Reddy, et al.           Expires December 31, 2015               [Page 4]


Internet-Draft         Information model for DOTS              June 2015


                                       1. Initial DDOS monitoring
                                           provisioning cycle
                                                 |
   2. Configure monitoring                       |
      devices using NETCONF                      | 5. DDOS monitoring
                                                 | re-provisioning cycle
                                            +--------------+
      +---------+-------------------+-------+              |
      |         |                   |       |  DOTS        |
      |         |                   |       |  Controller  |
      V         V                   |       +-------+------+
    +-------------+                 |               ^
    | Config      |                 |               |
    | manager     |                 |               |
    +-------------+                 |               |
      |     |                       |               |
      |     |                       |               |
      |     +---------+             |               |
      |               |             |               |
      v               v             v               |
  +--------+      +--------+      +--------+        |
  | Switch | (..) | Middle |      | Router |        |  4. Update/Modify
  +--+-----+      | box    |      |        |        | monitoring config
     |            +---+----+      +--+-----+        |
     |                |              |              |
     |                |              |              |
     |                |              |        +-----+---------+
     |                |              +------> +               |
     |                +---------------------> +   Flow        |
     +--------------------------------------> +   collector   |
                                              |   + Analyzer  |
                                              +---------------+
          3. Export IPFIX messages, packet samples to flow collector


                  Figure 1: Configuration Cycle for IPFIX

   Figure 1 provides a high level overview of the solution.  The
   proposed solution is to build a dynamic configuration model in DDoS
   Monitoring using a feedback system where a Flow Collector can
   influence monitoring configurations on the devices to gather
   information about a potential DDoS event.

   The sequences marked (1)-(5) in Figure 1 refer to the work flow of
   the proposed solution, these flows can be broadly categorized into
   three phases:





Reddy, et al.           Expires December 31, 2015               [Page 5]

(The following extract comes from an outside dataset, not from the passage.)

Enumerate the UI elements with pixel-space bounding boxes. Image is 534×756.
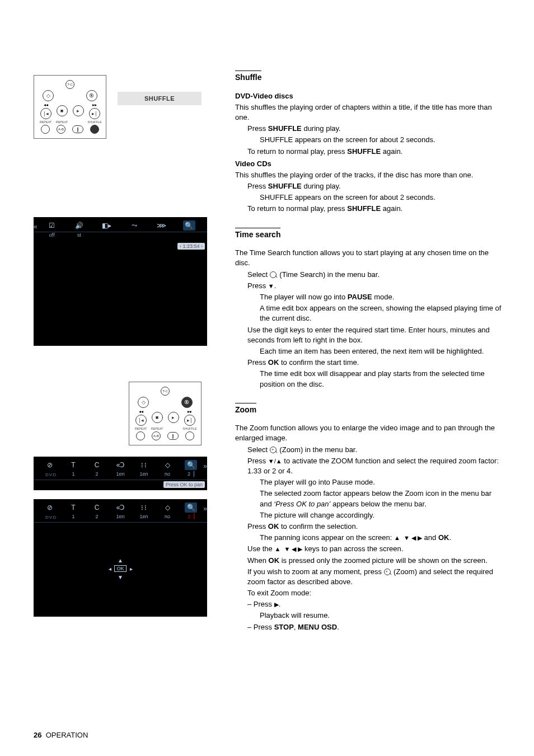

Internet-Draft         Information model for DOTS              June 2015


   1.  Initial Provisioning Cycle: Represents the initial state of the
       monitoring configuration where an administrator updates the
       Controller with a default or preliminary monitoring configuration
       delivered to Monitoring Devices.  For example, the initial
       configuration on the Monitoring Devices is to collect information
       elements such as IP addresses/prefixes, application type,
       transport ports, flow timestamps, interfaces and so on.

   2.  Flow Monitoring: Refers to the activity of Monitoring Devices to
       inspect and watch network flows.  Based on the monitoring
       configuration, the Monitoring Device is instructed to collect
       specific flow information and export them to a "Flow Collector".

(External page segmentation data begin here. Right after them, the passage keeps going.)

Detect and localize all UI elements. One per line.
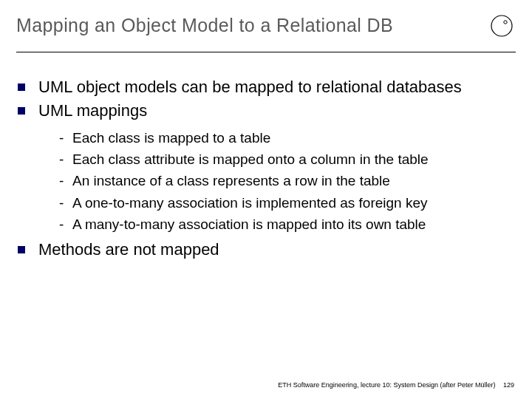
sub-bullet-item: An instance of a class represents a row … — [58, 171, 516, 190]
bullet-item: UML mappings Each class is mapped to a t… — [16, 100, 516, 233]
eth-circle-logo-icon — [489, 13, 514, 38]
bullet-list: UML object models can be mapped to relat… — [16, 77, 516, 260]
sub-bullet-list: Each class is mapped to a table Each cla… — [38, 129, 516, 233]
content-area: UML object models can be mapped to relat… — [16, 77, 516, 263]
slide-title: Mapping an Object Model to a Relational … — [16, 15, 393, 36]
title-divider — [16, 52, 516, 52]
bullet-item: UML object models can be mapped to relat… — [16, 77, 516, 98]
sub-bullet-item: A one-to-many association is implemented… — [58, 194, 516, 212]
bullet-text: UML mappings — [38, 101, 147, 120]
svg-point-0 — [491, 16, 512, 36]
footer: ETH Software Engineering, lecture 10: Sy… — [278, 381, 514, 389]
footer-text: ETH Software Engineering, lecture 10: Sy… — [278, 381, 495, 389]
slide: Mapping an Object Model to a Relational … — [0, 0, 532, 399]
sub-bullet-item: Each class attribute is mapped onto a co… — [58, 150, 516, 168]
sub-bullet-item: A many-to-many association is mapped int… — [58, 215, 516, 233]
svg-point-1 — [504, 21, 507, 24]
slide-number: 129 — [503, 381, 514, 389]
sub-bullet-item: Each class is mapped to a table — [58, 129, 516, 147]
bullet-item: Methods are not mapped — [16, 239, 516, 260]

   3.  Flow Collection and Analysis: A "Flow Collector" device collects
       and (possibly) aggregates flow information from one or more
       Monitoring Devices.  As the Collector continues to gather more
       and more data, it can potentially correlate and analyze flow
       information to "guess" or determine if a DDoS event is in
       progress.  If so, the Flow Collector may consider gathering
       additional data from the Monitoring Devices and signals this
       intent to a "Controller".

   4.  Re-provisioning Cycle: The Controller receives from the "Flow
       Collector", the intent to re-provision Monitoring Devices to
       produce additional flow information elements.  The Controller,
       then delivers the new or updated configuration to the appropriate
       Monitoring Devices.

   The other provisioning interface is the one between the DOTS
   Controller and Network Elements.  Concretely, when the Flow Collector
   identifies an active attack, it signals to the DOTS Controller the
   set of traffic identification information (including all suspect IP
   addresses) together with a suggested action (e.g., rate-limit, drop,
   monitor).  Then, the DOTS Controller propagates the filtering rules
   to the Network Elements (including routers, middleboxes).  The Flow
   Collector, after certain duration, requests the rules to block
   traffic from these IP addresses be removed once the attack has
   stopped.  Means to detect an attack is not valid anymore may be
   static (an administrative decision) or dynamic (based on an analysis
   of the traffic).

   Note, [RFC6088] provides typical information that can be included in
   the traffic identification information set.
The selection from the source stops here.